信息天堂

版权声明：转载时请以超链接形式标明文章原始出处和作者信息及本声明
http://joshuafan.blogbus.com/logs/41143488.html

If we have a limited connectivity to the world from current location, but still can connect to a shell account fully open to the world (or open to the other non-public network), than dynamic port forwarding available in ssh can save us. This feature (accessible by -D option) in fact makes ssh acting as SOCKS server. OK, but what can we do if our application doesn't support SOCKS proxy? It's important question, because vast majority of software is unaware of such protocol. In Linux we have a great tsocks (http://tsocks.sourceforge.net/), shell wrapper which transparently allow an application to use SOCKS proxy. In Windows there is FreeCap (http://www.freecap.ru/eng/), which does the same thing, but in a different way. Nice, but what if we have dozens of machines to set up. Teaching all users how to use any of mentioned application can be also really inconvenient. Making SOCKS proxy transparent will solve (almost?) all our problems. Is it feasible?

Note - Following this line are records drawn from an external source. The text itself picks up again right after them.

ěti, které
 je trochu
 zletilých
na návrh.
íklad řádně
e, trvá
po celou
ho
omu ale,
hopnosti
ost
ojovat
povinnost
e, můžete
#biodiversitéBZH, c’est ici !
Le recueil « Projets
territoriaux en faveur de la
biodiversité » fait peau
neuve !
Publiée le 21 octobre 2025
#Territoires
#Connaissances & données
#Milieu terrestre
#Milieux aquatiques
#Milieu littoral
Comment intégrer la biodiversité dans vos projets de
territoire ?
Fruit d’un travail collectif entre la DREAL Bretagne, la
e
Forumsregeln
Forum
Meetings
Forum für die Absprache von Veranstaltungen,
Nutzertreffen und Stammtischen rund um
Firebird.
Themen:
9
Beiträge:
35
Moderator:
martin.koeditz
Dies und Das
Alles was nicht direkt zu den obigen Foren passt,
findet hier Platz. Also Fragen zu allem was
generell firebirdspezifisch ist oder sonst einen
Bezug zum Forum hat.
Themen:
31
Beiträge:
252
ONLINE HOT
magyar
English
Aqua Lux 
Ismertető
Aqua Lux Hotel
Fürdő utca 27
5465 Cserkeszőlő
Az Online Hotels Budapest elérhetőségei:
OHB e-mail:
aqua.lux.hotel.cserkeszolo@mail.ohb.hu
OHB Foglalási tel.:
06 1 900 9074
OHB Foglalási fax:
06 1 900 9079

YES, but you must have an access to superuser account on a gateway server (it can be also any other server, but gateway is used here for simplicity).

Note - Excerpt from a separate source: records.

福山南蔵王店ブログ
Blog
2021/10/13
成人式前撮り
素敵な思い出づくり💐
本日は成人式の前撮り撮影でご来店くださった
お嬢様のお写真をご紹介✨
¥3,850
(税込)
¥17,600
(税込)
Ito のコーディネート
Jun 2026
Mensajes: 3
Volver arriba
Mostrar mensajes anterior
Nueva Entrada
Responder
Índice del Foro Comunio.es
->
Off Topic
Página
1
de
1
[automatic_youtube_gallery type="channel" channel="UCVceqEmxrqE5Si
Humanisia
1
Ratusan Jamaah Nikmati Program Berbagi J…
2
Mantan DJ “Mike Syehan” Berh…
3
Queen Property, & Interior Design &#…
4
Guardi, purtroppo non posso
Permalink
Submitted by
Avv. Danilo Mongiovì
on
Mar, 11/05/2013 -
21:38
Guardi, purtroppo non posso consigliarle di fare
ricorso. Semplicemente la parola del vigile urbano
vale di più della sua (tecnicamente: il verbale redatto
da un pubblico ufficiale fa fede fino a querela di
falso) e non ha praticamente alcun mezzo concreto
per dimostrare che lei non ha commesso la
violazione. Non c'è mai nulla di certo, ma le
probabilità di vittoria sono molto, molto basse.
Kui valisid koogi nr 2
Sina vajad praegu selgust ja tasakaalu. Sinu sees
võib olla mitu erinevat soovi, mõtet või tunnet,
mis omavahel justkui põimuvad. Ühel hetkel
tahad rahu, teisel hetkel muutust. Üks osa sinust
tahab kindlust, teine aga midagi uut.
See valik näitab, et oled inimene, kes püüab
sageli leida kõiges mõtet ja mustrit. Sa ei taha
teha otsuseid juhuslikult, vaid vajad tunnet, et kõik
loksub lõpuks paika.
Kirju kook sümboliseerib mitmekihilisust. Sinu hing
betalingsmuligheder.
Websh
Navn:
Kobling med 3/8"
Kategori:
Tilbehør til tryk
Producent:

I'm assuming that you already have SOCKS server bound to localhost on standard port 1080 (e.g. you started ssh with -D1080).

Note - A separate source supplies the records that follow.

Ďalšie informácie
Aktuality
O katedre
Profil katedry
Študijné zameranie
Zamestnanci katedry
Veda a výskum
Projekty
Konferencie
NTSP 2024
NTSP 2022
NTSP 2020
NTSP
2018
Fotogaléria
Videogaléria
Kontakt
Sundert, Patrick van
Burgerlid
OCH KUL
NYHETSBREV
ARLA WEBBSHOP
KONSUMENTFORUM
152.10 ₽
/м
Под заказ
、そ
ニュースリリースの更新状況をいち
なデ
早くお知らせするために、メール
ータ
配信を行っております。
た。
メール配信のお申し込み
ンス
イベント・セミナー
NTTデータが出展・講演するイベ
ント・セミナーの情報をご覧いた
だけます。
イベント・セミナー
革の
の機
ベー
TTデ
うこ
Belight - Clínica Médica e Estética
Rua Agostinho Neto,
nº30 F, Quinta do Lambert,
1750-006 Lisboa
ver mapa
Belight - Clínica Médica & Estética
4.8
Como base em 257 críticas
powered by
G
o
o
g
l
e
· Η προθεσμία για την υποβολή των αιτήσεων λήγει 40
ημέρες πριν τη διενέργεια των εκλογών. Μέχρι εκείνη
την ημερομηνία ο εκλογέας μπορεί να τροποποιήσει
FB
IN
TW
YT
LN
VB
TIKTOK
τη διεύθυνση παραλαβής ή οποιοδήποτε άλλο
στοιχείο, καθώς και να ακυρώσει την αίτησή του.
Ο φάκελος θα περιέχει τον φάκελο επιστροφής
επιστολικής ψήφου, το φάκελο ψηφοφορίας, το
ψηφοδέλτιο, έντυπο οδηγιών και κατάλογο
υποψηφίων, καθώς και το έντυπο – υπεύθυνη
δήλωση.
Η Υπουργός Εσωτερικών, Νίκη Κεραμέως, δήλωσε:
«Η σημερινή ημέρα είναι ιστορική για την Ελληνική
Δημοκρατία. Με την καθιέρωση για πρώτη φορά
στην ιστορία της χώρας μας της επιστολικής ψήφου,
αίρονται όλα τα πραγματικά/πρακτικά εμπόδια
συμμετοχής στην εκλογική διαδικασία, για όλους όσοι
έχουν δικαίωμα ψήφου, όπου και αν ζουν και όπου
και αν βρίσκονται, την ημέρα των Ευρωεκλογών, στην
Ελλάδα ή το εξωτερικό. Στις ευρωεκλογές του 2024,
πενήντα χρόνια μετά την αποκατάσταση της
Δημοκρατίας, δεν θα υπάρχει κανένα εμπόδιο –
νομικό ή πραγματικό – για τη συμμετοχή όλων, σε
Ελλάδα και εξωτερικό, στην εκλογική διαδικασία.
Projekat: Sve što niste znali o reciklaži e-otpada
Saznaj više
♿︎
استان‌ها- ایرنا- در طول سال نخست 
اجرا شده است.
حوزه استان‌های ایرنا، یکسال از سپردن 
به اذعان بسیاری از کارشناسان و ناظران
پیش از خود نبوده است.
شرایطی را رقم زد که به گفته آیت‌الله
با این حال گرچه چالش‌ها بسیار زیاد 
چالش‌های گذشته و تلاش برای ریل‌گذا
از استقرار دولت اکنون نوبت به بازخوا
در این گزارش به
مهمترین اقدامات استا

1. Install libevent (http://www.monkey.org/~provos/libevent/). It can be already available in your distribution repository. This will be used for compiling in next step, so you must get development package (usually libevent-dev).
2. Download transocks_ev (http://oss.tiggerswelt.net/transocks_ev/ - use svn or simply wget files) and build it using make.
3. Run transocks_ev with following arguments: -p 12345 -H localhost -s 1080 -S localhost. -H tells where to bind transocks_ev, -p where to listen for incoming connections, -s and -S point SOCKS server.
4. Change iptables configuration. This step requires superuser powers. Below you have example script (heavily based on tranSOCKS_ev's README) with some common alternatives:

   #!/bin/sh
    
   IPTABLES="/sbin/iptables"
    
   TRANSOCKS_PORT="12345"
   
   SOCKS_HOST="192.168.0.1"
   SOCKS_PORT="1080"
   
   # Create our own chain
   $IPTABLES -t nat -N TRANSOCKS 
   # Do not try to redirect local traffic
   $IPTABLES -t nat -I TRANSOCKS -o lo -j RETURN
    
   # Do not redirect LAN traffic and some other reserved addresses.
   $IPTABLES -t nat -A TRANSOCKS -d 0.0.0.0/8 -j RETURN
   
   $IPTABLES -t nat -A TRANSOCKS -d 10.0.0.0/8 -j RETURN
   
   $IPTABLES -t nat -A TRANSOCKS -d 127.0.0.0/8 -j RETURN
   
   $IPTABLES -t nat -A TRANSOCKS -d 169.254.0.0/16 -j RETURN
   
   $IPTABLES -t nat -A TRANSOCKS -d 172.16.0.0/12 -j RETURN
   
   $IPTABLES -t nat -A TRANSOCKS -d 192.168.0.0/16 -j RETURN
   
   $IPTABLES -t nat -A TRANSOCKS -d 224.0.0.0/4 -j RETURN
   
   $IPTABLES -t nat -A TRANSOCKS -d 240.0.0.0/4 -j RETURN
    
   # Do not redirect traffic for the SOCKS server (not needed if server is already excluded by above rules)
   $IPTABLES -t nat -I TRANSOCKS -p tcp -d $SOCKS_HOST --dport $SOCKS_PORT -j RETURN
    
   ## Redirect only specified addresses.
   #$IPTABLES -t nat -A TRANSOCKS -m iprange ! --dst-range 123.45.6.78-123.45.6.90 -j RETURN 
   # Redirect all traffic that gets to the end of our chain
   $IPTABLES -t nat -A TRANSOCKS -p tcp -j REDIRECT --to-port $TRANSOCKS_PORT
    
   # Filter (i.e. just branch into the TRANSOCKS-chain) all traffic that is routed over this host
   $IPTABLES -t nat -A PREROUTING -j TRANSOCKS
    
   ## Filter all traffic from the own host (BE CAREFUL HERE IF THE SOCKS SERVER RUNS ON THIS MACHINE!)
   #$IPTABLES -t nat -A OUTPUT -j TRANSOCKS

5. Now all hosts with your machine as a gateway use SOCKS proxy accordingly to iptables rules. Transparently!
6. Open another beer bottle and enjoy.